God save the King, Fu*k Hitler!

I'm not the only one who has used Morse-code within textiles to communicate secret messages, though this piece of cross stitch has an infinitely more heroic, historic and patriotic story; created in 1941 by Major Alexis Casdagli whilst he was a prisoner of war, being held by the Nazi's in the second world war. Pinching and scavenging various scraps of canvas and bits of yarn from fellow inmates' old jumpers and tattered pyjama's, Casdagli slowly started to create this embroidery with it's subversive coded message that was never understood by his captors, despite it being show throughout the castle in which hi was being held in Germany. Major Casdagli also created an embroidered map of his cell, as well as a fully stitched letter to his son, saying; 

‘It is 1,581 days since I saw you last but it will not be long now. Do you remember when I fell down the well? Look after Mummy till I get home again,’
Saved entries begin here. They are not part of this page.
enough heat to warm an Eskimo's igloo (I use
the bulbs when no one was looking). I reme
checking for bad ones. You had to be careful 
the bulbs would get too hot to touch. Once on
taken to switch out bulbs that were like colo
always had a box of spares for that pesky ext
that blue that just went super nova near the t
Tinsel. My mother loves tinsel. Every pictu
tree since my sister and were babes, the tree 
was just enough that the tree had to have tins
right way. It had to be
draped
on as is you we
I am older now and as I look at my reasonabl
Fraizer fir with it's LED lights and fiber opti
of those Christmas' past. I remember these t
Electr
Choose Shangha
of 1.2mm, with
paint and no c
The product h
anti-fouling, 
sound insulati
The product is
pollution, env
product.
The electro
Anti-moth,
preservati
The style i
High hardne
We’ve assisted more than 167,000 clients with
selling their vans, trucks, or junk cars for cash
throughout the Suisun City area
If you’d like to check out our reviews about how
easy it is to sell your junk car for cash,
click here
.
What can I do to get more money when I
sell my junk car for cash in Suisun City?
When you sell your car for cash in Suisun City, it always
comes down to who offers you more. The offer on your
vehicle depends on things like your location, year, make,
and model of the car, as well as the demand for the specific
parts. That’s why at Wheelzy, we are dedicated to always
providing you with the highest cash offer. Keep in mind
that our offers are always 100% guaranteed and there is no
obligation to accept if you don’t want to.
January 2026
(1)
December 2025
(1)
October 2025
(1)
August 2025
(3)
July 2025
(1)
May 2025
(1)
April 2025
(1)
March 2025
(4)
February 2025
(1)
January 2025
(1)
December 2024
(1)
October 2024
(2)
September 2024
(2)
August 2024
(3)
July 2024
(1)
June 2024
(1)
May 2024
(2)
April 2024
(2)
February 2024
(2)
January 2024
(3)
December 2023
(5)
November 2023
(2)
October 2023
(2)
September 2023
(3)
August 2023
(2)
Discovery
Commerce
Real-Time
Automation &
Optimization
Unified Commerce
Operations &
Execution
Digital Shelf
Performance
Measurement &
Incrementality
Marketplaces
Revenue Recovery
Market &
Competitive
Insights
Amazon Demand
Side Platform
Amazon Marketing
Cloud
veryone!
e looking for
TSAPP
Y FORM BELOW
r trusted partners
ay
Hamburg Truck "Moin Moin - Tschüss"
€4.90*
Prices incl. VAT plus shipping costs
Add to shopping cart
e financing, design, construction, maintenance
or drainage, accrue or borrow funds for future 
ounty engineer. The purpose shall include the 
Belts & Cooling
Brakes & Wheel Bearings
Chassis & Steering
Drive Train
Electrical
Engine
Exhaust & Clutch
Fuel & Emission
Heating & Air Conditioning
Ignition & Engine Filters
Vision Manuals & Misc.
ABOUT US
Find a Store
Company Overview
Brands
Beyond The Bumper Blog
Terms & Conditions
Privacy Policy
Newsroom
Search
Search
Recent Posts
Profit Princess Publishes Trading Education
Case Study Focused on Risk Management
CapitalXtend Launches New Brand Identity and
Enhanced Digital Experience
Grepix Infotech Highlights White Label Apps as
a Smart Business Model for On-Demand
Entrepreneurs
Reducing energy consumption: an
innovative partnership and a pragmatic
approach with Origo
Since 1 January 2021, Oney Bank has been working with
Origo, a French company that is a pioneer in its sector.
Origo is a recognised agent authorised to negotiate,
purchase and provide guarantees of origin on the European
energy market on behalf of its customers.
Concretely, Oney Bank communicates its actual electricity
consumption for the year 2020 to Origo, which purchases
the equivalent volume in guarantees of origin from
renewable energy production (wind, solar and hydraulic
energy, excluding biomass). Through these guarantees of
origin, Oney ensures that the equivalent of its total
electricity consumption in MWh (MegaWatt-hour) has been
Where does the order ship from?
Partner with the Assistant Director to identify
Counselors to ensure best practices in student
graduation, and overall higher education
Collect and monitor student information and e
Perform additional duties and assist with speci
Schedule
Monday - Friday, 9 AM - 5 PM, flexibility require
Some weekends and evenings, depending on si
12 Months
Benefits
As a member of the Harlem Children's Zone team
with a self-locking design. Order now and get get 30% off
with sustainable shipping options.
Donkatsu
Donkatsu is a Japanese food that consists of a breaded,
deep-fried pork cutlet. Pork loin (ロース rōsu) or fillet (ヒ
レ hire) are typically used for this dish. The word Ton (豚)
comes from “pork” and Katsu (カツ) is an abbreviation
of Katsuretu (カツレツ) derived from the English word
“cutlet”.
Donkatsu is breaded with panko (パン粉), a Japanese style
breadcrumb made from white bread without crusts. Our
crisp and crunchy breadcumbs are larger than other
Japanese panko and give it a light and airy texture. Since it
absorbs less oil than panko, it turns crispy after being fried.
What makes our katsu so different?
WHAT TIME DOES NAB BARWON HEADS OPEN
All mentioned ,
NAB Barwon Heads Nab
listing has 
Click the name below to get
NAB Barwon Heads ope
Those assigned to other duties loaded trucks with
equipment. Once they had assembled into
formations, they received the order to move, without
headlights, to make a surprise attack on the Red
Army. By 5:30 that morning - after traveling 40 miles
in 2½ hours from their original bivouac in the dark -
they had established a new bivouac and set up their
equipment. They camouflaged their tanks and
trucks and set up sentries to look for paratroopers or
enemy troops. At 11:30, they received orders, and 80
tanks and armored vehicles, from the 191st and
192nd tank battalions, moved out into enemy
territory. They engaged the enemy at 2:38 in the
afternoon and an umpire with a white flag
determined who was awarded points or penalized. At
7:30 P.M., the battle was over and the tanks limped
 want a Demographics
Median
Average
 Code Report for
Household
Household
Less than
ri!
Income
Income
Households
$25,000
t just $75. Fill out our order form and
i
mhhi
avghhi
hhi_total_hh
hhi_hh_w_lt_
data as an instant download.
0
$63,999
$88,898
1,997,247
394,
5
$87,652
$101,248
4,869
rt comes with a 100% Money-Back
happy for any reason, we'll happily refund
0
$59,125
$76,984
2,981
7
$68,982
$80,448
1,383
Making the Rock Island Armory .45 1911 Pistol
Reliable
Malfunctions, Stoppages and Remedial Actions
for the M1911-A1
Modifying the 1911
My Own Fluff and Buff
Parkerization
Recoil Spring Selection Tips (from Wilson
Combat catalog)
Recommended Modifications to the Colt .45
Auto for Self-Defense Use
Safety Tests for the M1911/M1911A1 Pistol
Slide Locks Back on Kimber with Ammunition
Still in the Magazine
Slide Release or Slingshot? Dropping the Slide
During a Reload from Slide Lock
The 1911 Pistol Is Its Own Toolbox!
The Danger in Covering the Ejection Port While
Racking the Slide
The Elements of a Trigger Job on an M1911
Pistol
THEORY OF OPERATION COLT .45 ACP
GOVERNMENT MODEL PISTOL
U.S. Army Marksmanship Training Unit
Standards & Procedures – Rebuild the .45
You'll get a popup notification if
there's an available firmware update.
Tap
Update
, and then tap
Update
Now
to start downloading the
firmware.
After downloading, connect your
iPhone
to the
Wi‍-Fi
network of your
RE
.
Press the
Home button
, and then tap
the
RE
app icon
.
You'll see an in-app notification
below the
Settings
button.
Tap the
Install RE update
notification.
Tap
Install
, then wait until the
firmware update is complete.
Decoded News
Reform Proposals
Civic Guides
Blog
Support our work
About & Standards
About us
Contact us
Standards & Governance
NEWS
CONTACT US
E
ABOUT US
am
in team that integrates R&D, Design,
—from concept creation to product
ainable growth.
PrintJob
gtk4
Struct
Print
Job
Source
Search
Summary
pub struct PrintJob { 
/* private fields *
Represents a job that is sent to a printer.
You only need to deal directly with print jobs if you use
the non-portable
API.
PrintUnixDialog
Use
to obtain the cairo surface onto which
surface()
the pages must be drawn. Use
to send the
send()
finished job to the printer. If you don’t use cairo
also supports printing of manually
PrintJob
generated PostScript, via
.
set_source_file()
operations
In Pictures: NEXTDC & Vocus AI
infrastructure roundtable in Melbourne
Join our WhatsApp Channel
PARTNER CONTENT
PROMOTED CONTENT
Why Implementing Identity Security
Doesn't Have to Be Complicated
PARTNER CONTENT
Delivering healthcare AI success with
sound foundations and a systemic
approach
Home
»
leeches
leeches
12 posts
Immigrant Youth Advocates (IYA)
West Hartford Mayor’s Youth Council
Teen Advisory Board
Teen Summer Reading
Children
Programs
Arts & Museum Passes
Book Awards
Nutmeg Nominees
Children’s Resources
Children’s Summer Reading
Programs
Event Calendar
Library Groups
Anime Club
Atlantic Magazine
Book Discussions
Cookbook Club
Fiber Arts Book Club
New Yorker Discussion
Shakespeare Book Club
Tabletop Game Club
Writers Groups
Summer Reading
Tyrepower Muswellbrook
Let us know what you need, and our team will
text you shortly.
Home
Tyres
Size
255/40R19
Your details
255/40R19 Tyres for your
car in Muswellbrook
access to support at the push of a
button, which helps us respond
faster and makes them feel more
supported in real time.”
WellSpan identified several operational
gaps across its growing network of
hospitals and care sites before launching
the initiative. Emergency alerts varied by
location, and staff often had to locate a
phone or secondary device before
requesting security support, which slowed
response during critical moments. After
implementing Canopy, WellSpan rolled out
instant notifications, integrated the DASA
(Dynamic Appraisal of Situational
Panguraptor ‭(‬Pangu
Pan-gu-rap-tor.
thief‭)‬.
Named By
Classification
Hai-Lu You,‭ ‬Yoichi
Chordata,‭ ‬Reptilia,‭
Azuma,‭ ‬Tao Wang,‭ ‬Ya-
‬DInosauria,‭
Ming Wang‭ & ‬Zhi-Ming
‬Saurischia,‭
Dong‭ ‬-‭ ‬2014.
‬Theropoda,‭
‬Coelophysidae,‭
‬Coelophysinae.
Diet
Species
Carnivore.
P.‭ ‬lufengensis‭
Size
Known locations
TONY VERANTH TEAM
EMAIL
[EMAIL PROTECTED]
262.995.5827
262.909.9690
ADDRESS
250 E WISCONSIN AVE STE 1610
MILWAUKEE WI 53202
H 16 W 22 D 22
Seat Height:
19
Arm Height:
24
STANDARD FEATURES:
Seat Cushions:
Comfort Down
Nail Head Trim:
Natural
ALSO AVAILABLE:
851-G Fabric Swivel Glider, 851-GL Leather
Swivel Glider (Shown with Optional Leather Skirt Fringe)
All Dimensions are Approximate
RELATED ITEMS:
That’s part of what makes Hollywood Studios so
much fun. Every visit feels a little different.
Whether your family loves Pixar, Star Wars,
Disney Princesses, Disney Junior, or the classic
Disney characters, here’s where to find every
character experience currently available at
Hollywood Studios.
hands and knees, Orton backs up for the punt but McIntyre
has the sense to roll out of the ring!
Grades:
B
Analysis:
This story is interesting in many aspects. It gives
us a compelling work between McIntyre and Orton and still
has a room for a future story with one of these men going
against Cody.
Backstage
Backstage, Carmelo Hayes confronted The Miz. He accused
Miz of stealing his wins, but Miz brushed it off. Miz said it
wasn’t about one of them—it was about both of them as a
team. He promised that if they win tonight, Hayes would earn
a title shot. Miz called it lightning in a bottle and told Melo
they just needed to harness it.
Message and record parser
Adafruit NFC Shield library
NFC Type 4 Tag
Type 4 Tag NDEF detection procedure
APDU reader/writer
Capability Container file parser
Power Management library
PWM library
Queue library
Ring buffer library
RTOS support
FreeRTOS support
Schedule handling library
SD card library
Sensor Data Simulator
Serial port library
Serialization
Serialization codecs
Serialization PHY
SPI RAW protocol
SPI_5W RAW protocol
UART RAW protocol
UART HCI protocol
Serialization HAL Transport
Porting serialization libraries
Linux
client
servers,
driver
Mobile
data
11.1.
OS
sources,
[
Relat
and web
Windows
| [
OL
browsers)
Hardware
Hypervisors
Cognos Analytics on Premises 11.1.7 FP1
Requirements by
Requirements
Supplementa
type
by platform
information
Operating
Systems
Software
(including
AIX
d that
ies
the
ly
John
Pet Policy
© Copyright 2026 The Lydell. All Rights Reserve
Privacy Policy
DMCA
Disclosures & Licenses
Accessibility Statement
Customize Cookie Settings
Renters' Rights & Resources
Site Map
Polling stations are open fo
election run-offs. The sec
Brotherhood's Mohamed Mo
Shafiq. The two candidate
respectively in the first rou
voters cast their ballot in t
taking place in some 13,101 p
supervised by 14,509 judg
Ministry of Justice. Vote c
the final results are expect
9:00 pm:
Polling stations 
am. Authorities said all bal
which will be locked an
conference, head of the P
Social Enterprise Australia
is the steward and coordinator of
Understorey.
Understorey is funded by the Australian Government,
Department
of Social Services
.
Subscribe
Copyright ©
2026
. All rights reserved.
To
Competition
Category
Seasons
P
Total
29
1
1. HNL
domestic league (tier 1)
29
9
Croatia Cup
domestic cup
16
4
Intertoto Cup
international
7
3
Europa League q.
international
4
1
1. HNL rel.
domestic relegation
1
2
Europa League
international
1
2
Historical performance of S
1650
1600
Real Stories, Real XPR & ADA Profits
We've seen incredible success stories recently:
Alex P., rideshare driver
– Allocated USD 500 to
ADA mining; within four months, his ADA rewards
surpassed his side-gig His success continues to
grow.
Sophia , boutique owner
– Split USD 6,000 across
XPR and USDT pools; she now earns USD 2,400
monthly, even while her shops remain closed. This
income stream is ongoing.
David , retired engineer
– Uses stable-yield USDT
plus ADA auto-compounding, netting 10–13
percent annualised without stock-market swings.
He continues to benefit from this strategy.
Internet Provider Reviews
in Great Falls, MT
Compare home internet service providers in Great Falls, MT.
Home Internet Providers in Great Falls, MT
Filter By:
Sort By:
Casdagli continued to stitch well into his old age, and passed the skill on to his son, who has now made a book called 'a stitch in time' about his father's experience during the war. His father believed that stitching could transport him from his worries, allowing him to become fully absorbed in his activity, whilst pouring sentiment, memory and story into his patterned textiles. This is something I aim to share with this extremely inspiring and talented hero!

Tony Casdagli, , holding his father’s work depicting his PoW cell.

A Stitch in Time: God Save The King, Fu*k Hitler' by Captain A Casdagli, is available from lulu.

1 comment:

  1. Wow, that is such an inspiring story - thanks for sharing!